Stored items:
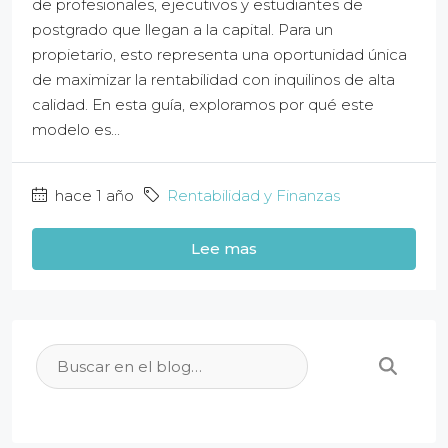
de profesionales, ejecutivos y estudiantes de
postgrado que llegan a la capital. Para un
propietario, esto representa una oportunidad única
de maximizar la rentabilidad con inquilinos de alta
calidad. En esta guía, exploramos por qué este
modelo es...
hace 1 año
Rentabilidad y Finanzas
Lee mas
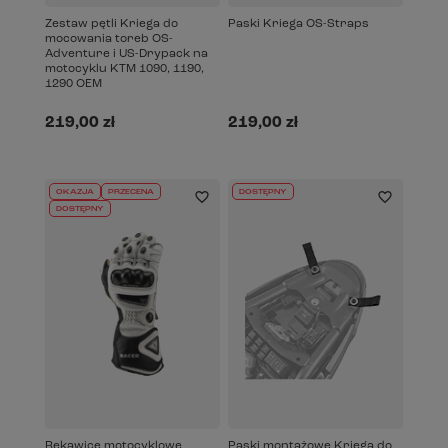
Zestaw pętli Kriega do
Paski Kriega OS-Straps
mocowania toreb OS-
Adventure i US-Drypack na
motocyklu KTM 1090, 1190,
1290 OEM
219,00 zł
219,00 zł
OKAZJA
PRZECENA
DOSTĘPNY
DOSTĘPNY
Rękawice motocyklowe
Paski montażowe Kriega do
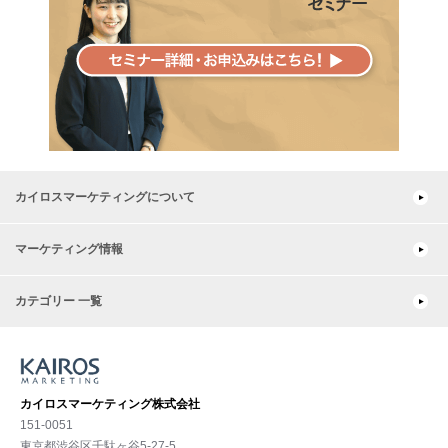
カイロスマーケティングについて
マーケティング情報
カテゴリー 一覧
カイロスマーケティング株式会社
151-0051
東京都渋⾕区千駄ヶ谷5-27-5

== TASK INSTRUCTIONS ==
Return all of the entries exactly as written, but drop any pictures they hold.

== PROBLEM SOLUTION ==
de profesionales, ejecutivos y estudiantes de
postgrado que llegan a la capital. Para un
propietario, esto representa una oportunidad única
de maximizar la rentabilidad con inquilinos de alta
calidad. En esta guía, exploramos por qué este
modelo es...
hace 1 año
Rentabilidad y Finanzas
Lee mas
Zestaw pętli Kriega do
Paski Kriega OS-Straps
mocowania toreb OS-
Adventure i US-Drypack na
motocyklu KTM 1090, 1190,
1290 OEM
219,00 zł
219,00 zł
OKAZJA
PRZECENA
DOSTĘPNY
DOSTĘPNY
Rękawice motocyklowe
Paski montażowe Kriega do
カイロスマーケティングについて
マーケティング情報
カテゴリー 一覧
カイロスマーケティング株式会社
151-0051
東京都渋⾕区千駄ヶ谷5-27-5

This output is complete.